During RMA’s recent Risk Readiness Special Coverage Webinar, Mairi Luce, Partner, Duane Morris LLP, an attorney who specializes in workouts and bankruptcy law, explained what bankers should do in the workout phase to maximize recovery and minimize the risk on a troubled loan, as well as the measures that should be taken prior to a bankruptcy brought on by COVID-19.

The pandemic has created a unique situation in which borrowers who may have been strong a few months ago are suddenly facing difficulties. Luce advised that the best place to start is to apply tried and true best practices and principles to ensure a troubled loan does not turn into lender liability. She indicated that bankers should determine the best course to minimize institutional risk and assess the probable end at the start, i.e. the various ways in which the bank can get repaid, asset sales or transfers, earnings from operations, equity infusions, take-out loans, or sale of the loan or credit.

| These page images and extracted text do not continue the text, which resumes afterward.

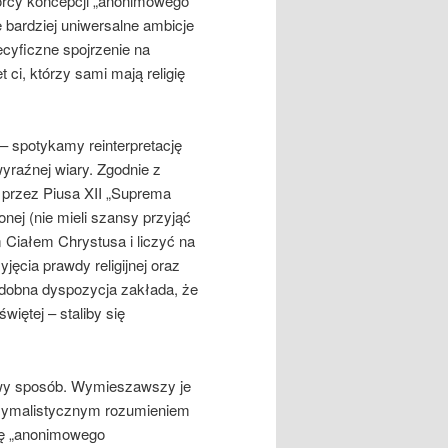
wórcy koncepcji „anonimowego
 bardziej uniwersalne ambicje
ecyficzne spojrzenie na
ci, którzy sami mają religię
 – spotykamy reinterpretację
yraźnej wiary. Zgodnie z
 przez Piusa XII „Suprema
onej (nie mieli szansy przyjąć
Ciałem Chrystusa i liczyć na
jęcia prawdy religijnej oraz
odobna dyspozycja zakłada, że
więtej – staliby się
liwy sposób. Wymieszawszy je
ksymalistycznym rozumieniem
ję „anonimowego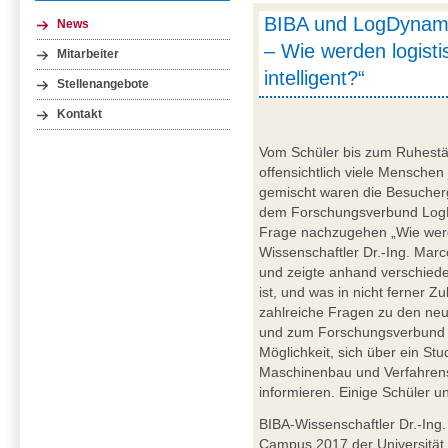
BIBA und LogDynamic
News
– Wie werden logist
Mitarbeiter
intelligent?“
Stellenangebote
Kontakt
Vom Schüler bis zum Ruhestän
offensichtlich viele Menschen
gemischt waren die Besucher
dem Forschungsverbund LogD
Frage nachzugehen „Wie werde
Wissenschaftler Dr.-Ing. Mar
und zeigte anhand verschiede
ist, und was in nicht ferner Z
zahlreiche Fragen zu den neu
und zum Forschungsverbund 
Möglichkeit, sich über ein S
Maschinenbau und Verfahrens
informieren. Einige Schüler
BIBA-Wissenschaftler Dr.-In
Campus 2017 der Universität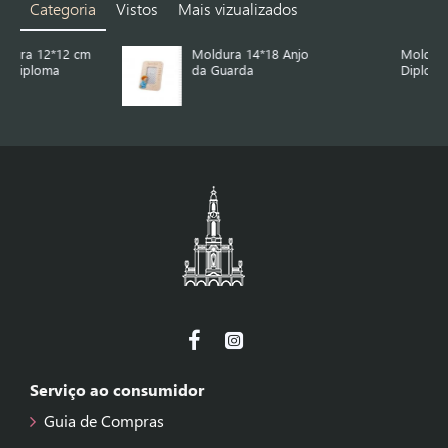
Categoria
Vistos
Mais vizualizados
Moldura 14*18 Anjo
Moldura 20*25 com
da Guarda
Diploma
Serviço ao consumidor
Guia de Compras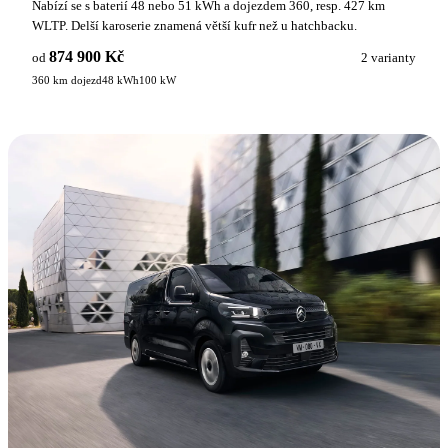
Nabízí se s baterií 48 nebo 51 kWh a dojezdem 360, resp. 427 km
WLTP. Delší karoserie znamená větší kufr než u hatchbacku.
874 900 Kč
od
2 varianty
360 km dojezd
48 kWh
100 kW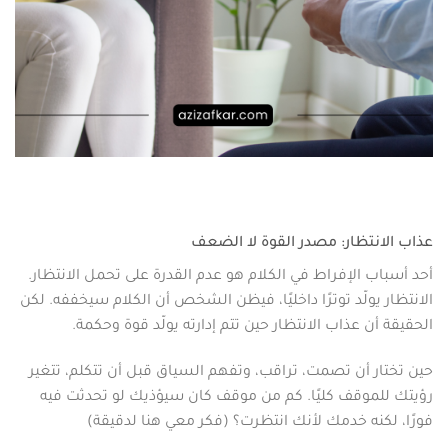
عذاب الانتظار: مصدر القوة لا الضعف
أحد أسباب الإفراط في الكلام هو عدم القدرة على تحمل الانتظار.
الانتظار يولّد توترًا داخليًا، فيظن الشخص أن الكلام سيخففه. لكن
الحقيقة أن عذاب الانتظار حين تتم إدارته يولّد قوة وحكمة.
حين تختار أن تصمت، تراقب، وتفهم السياق قبل أن تتكلم، تتغير
رؤيتك للموقف كليًا. كم من موقف كان سيؤذيك لو تحدثت فيه
فورًا، لكنه خدمك لأنك انتظرت؟ (فكر معي هنا لدقيقة)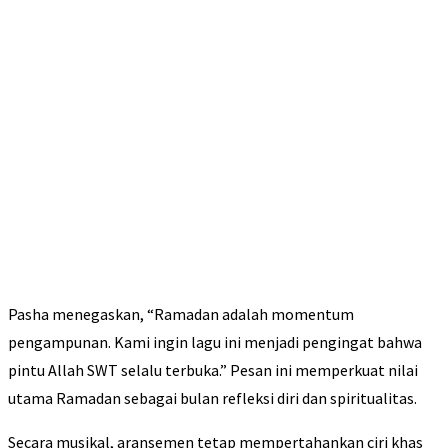
Pasha menegaskan, “Ramadan adalah momentum
pengampunan. Kami ingin lagu ini menjadi pengingat bahwa
pintu Allah SWT selalu terbuka.” Pesan ini memperkuat nilai
utama Ramadan sebagai bulan refleksi diri dan spiritualitas.
Secara musikal, aransemen tetap mempertahankan ciri khas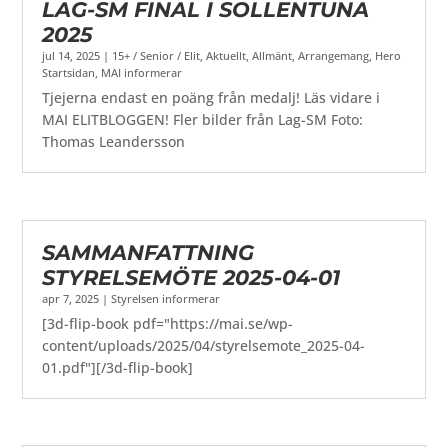
LAG-SM FINAL I SOLLENTUNA
2025
jul 14, 2025
|
15+ / Senior / Elit
,
Aktuellt
,
Allmänt
,
Arrangemang
,
Hero
Startsidan
,
MAI informerar
Tjejerna endast en poäng från medalj! Läs vidare i
MAI ELITBLOGGEN! Fler bilder från Lag-SM Foto:
Thomas Leandersson
SAMMANFATTNING
STYRELSEMÖTE 2025-04-01
apr 7, 2025
|
Styrelsen informerar
[3d-flip-book pdf="https://mai.se/wp-
content/uploads/2025/04/styrelsemote_2025-04-
01.pdf"][/3d-flip-book]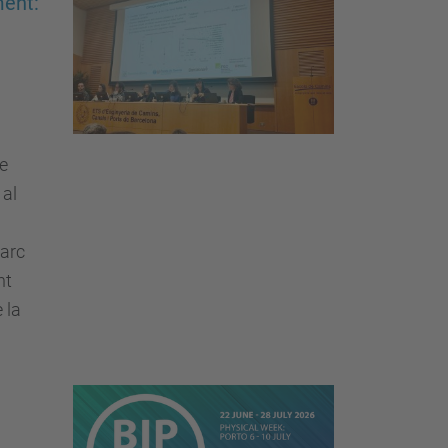
ment:
de
 al
marc
nt
 la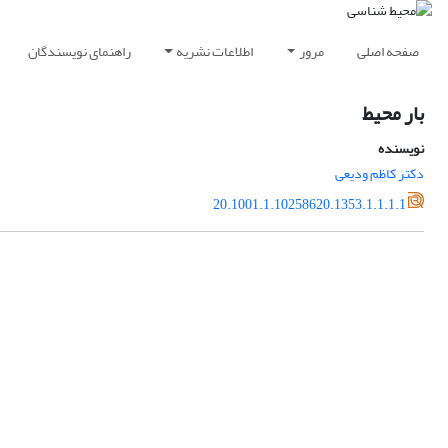
صفحه اصلی
مرور
اطلاعات نشریه
راهنمای نویسندگان
بار محیط
نویسنده
دکتر کاظم ودیعی
20.1001.1.10258620.1353.1.1.1.1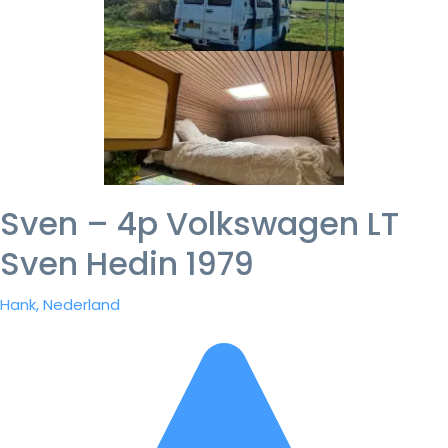
Sven – 4p Volkswagen LT
Sven Hedin 1979
Hank, Nederland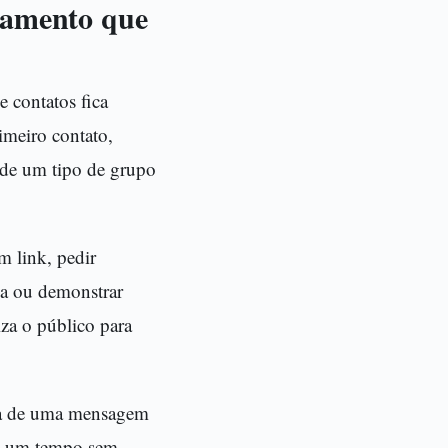
rtamento que
e contatos fica
imeiro contato,
pede um tipo de grupo
m link, pedir
na ou demonstrar
za o público para
cisa de uma mensagem
ou um tempo sem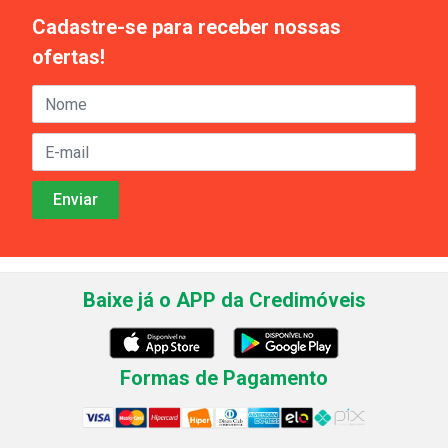
Cadastre-se para receber nossas
ofertas!
Baixe já o APP da Credimóveis
Formas de Pagamento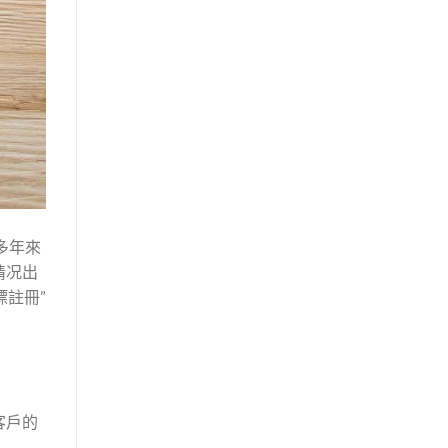
多年來
情况出
標註冊”
客戶的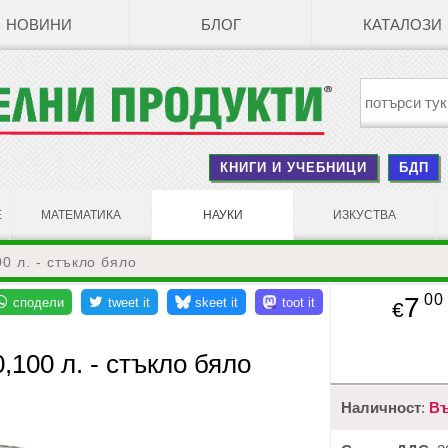
НОВИНИ
БЛОГ
КАТАЛОЗИ
КНИГИ И УЧЕБНИЦИ
БДП
Е
МАТЕМАТИКА
НАУКИ
ИЗКУСТВА
0 л. - стъкло бяло
00
7
€
,100 л. - стъкло бяло
Наличност
:
Въ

Luce suggested a pre-workout/pre-negotiation agreement to avoid lender liability. The agreement is not a waiver of any right or remedy and it’s not a promise of a workout; it’s merely an opportunity to negotiate. The basic provisions include a disclaimer of tax, legal, or business advice and the borrower’s acknowledgment of access to legal advice. The workout/forbearance is another option which enhances collateral position, sharpens default and remedy provisions, addresses identified problems, and makes a clean break into the workout/wind-down phase of a borrower’s loan cycle.